What is needed is an exact copy of the entries, with the pictures excluded.

[[ MATERIAL FOR THE TASK, beginning ]]

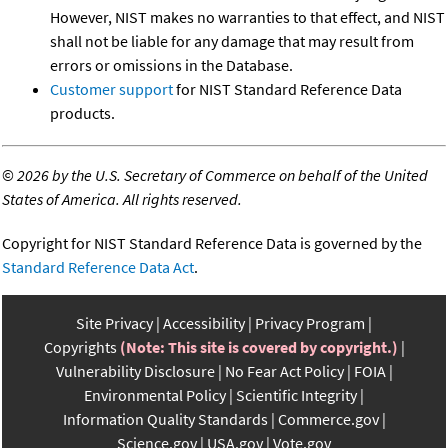
However, NIST makes no warranties to that effect, and NIST
shall not be liable for any damage that may result from
errors or omissions in the Database.
Customer support
for NIST Standard Reference Data
products.
©
2026 by the U.S. Secretary of Commerce on behalf of the United
States of America. All rights reserved.
Copyright for NIST Standard Reference Data is governed by the
Standard Reference Data Act
.
Site Privacy
Accessibility
Privacy Program
Copyrights
(Note: This site is covered by copyright.)
Vulnerability Disclosure
No Fear Act Policy
FOIA
Environmental Policy
Scientific Integrity
Information Quality Standards
Commerce.gov
Science.gov
USA.gov
Vote.gov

[[ MATERIAL FOR THE TASK, end ]]

OUTPUT FOR THIS TASK:
However, NIST makes no warranties to that effect, and NIST
shall not be liable for any damage that may result from
errors or omissions in the Database.
Customer support
for NIST Standard Reference Data
products.
©
2026 by the U.S. Secretary of Commerce on behalf of the United
States of America. All rights reserved.
Copyright for NIST Standard Reference Data is governed by the
Standard Reference Data Act
.
Site Privacy
Accessibility
Privacy Program
Copyrights
(Note: This site is covered by copyright.)
Vulnerability Disclosure
No Fear Act Policy
FOIA
Environmental Policy
Scientific Integrity
Information Quality Standards
Commerce.gov
Science.gov
USA.gov
Vote.gov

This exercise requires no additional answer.